INFORMATION PROVIDED =>

Content starts

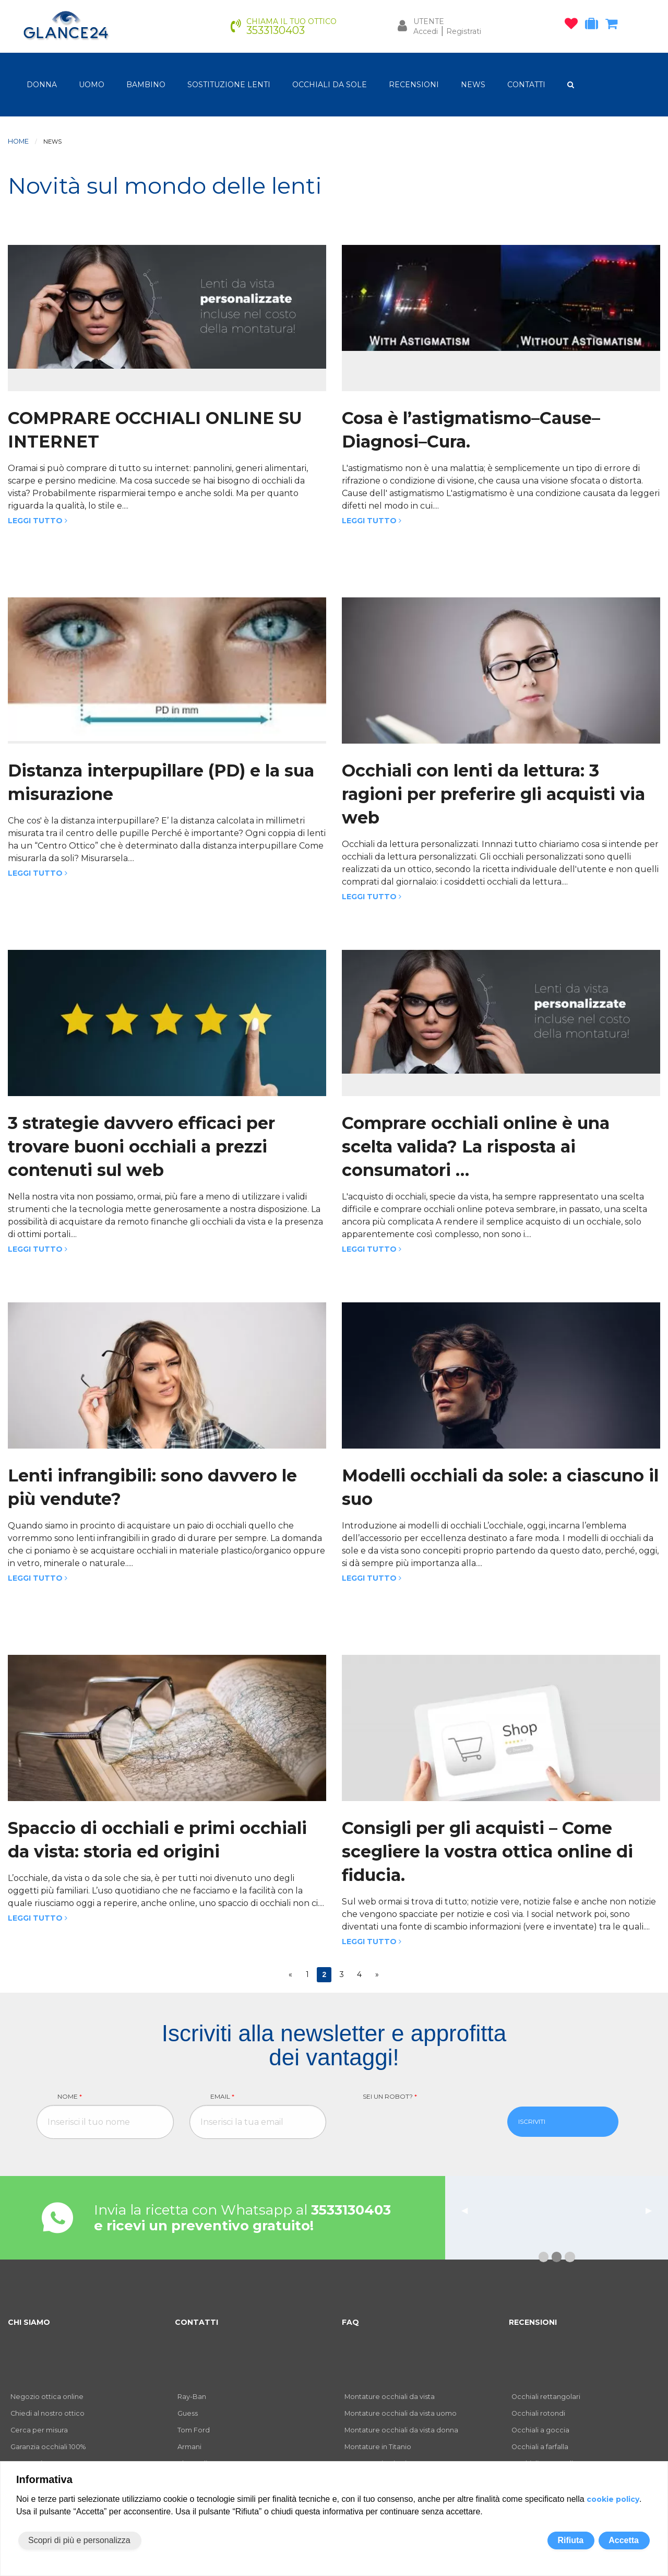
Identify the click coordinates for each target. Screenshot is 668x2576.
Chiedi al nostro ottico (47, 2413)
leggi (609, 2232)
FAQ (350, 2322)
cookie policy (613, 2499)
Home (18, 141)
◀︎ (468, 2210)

Content ends
Content starts

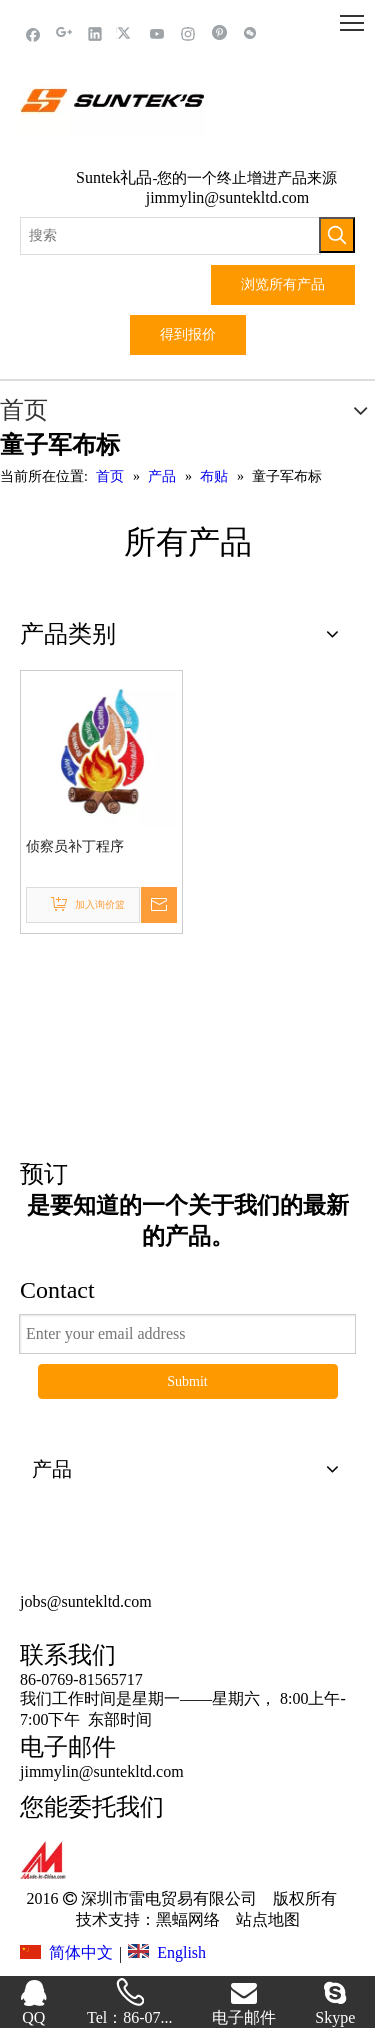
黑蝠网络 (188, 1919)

Content ends
Content starts

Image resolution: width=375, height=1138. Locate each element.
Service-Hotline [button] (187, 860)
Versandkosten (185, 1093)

Content ends

EXERCISE => Where a line in the material above holds "each", copy that line.

ANSWER SECTION =>
Identify the click coordinates for each target. Screenshot is 668x2576.
Image resolution: width=375, height=1138. Locate each element.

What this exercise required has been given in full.